Small changes can have big impacts in teams, and you can use this ripple effect to transport improvements to other teams.
Kaizen is about quality of change
Kaizen is about working toward doing whatever you do in the best possible way. ‘Best’ in this case means most efficient, least wasteful, most reliable, usable and repeatable. It is less about making incremental progress toward one giant change goal, than it is making good quality, accumulative changes that can stand alone.
It is human to want to make things better for ourselves and this extends from making our homes more ‘liveable’ (whatever our interpretation of that is) to making our jobs easier. Quality changes naturally arise from satisfying this innate desire. And innovation arises from being empowered to improve things.

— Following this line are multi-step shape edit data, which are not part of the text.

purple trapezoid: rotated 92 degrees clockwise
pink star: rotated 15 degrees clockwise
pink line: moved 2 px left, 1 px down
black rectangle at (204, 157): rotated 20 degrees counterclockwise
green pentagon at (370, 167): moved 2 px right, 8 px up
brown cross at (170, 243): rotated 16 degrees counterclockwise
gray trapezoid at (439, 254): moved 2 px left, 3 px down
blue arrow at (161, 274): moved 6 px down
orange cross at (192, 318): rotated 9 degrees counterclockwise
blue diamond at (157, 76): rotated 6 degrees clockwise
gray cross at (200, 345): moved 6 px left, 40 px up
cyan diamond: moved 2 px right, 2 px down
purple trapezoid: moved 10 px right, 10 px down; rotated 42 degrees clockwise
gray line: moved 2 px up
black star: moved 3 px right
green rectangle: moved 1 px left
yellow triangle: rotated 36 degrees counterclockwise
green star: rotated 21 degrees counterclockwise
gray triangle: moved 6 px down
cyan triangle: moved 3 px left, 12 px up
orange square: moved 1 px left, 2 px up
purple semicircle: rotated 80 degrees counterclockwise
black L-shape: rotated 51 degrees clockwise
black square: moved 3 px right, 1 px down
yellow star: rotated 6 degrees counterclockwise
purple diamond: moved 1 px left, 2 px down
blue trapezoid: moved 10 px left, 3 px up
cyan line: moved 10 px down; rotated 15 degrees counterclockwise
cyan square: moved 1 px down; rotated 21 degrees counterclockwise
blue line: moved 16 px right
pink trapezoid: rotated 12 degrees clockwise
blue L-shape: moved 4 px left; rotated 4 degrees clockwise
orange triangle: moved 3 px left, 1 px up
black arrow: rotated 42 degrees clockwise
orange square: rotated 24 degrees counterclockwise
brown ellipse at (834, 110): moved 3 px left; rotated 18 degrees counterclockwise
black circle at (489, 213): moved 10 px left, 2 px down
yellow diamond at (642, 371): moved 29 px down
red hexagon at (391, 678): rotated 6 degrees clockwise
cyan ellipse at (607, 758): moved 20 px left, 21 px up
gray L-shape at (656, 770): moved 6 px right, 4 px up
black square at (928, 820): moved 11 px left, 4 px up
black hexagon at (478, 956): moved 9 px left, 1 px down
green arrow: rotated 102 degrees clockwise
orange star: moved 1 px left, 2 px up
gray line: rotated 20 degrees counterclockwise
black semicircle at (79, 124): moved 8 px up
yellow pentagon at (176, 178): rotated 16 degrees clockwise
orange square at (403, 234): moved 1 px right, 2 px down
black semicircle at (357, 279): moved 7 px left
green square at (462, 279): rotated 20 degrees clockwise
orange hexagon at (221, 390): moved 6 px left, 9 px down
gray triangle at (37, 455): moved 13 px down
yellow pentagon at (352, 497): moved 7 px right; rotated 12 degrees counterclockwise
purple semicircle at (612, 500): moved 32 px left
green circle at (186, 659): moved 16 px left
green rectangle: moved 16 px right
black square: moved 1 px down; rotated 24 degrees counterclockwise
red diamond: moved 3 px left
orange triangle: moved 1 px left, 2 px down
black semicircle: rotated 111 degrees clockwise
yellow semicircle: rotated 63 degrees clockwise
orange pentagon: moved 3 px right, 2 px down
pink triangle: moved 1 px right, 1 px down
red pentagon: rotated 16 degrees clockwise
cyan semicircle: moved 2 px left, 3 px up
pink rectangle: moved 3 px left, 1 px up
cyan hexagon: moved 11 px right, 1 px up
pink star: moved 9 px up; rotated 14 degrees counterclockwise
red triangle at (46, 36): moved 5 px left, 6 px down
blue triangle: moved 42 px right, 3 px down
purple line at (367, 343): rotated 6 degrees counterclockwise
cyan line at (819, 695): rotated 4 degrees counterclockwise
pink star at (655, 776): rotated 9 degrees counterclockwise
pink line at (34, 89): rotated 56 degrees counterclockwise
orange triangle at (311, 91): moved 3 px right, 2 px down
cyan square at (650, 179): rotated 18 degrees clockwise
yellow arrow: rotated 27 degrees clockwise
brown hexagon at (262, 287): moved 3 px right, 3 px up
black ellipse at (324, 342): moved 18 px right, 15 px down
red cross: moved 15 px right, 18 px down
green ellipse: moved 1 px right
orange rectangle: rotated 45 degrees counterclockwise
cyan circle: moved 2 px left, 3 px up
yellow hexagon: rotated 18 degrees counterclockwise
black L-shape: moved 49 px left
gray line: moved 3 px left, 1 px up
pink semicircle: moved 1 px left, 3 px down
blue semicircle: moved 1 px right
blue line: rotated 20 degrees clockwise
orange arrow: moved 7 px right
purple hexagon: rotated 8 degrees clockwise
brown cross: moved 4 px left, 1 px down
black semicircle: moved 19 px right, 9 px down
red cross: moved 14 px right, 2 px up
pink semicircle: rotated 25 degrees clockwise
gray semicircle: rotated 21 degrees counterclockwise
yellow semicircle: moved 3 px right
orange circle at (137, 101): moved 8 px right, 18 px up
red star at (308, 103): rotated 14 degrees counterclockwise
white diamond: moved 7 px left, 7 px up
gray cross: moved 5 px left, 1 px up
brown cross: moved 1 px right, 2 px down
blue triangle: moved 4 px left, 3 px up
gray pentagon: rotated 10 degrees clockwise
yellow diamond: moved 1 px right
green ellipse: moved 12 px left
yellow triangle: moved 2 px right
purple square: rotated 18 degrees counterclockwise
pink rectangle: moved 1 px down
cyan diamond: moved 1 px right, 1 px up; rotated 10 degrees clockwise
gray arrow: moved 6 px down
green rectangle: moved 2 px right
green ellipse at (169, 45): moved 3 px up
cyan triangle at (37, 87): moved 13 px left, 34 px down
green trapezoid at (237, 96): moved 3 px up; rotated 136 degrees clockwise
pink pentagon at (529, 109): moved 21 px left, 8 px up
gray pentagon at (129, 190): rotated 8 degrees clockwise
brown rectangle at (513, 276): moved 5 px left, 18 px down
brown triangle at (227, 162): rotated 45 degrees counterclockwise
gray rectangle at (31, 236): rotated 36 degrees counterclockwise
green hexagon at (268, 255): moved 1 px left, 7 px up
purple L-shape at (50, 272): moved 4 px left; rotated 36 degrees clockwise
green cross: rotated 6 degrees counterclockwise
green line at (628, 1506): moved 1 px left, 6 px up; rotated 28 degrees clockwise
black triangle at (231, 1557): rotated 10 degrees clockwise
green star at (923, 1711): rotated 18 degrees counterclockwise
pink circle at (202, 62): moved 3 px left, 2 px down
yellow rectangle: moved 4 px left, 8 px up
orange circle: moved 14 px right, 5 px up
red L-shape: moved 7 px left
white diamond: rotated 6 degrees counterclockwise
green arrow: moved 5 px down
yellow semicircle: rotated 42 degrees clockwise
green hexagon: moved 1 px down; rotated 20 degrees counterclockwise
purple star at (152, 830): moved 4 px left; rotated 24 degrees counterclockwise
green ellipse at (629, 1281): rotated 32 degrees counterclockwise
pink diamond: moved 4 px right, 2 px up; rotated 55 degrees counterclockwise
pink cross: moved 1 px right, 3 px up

So if your people don’t see the value in a huge strategic change, empower them to make small improvements that support the whole. If change is your aim, make quality your infrastructure.
Kaizen can change behaviour
At the heart of all change is an actual beating heart: a person or people. Engaging people in change activities and altering long-standing behaviours can be one of the hardest parts of achieving any strategic goal. This is particularly so when some people are chameleons for whom change is natural and others change at the same pace as a glacier melts. Oddly, Kaizen suits both kinds of people.
For the glaciers, Kaizen is sensible, careful and proportionate change. It is not overwhelmingly large, distant or demanding. For the chameleon, Kaizen is immediate, agile, fast, visible and ends in lots of high-fives. This makes it a very inclusive practice that empowers everyone, from CEO to mail clerk, to make a meaningful contribution to organisational improvement. And it does this by harnessing our innate human need to change our environment to make things easier for ourselves.
Kaizen is a way effecting change both mindfully and a bit stealthily. Every small brick counts when you are building a house, and so does the quality of the mortar. But enough from grasshopper.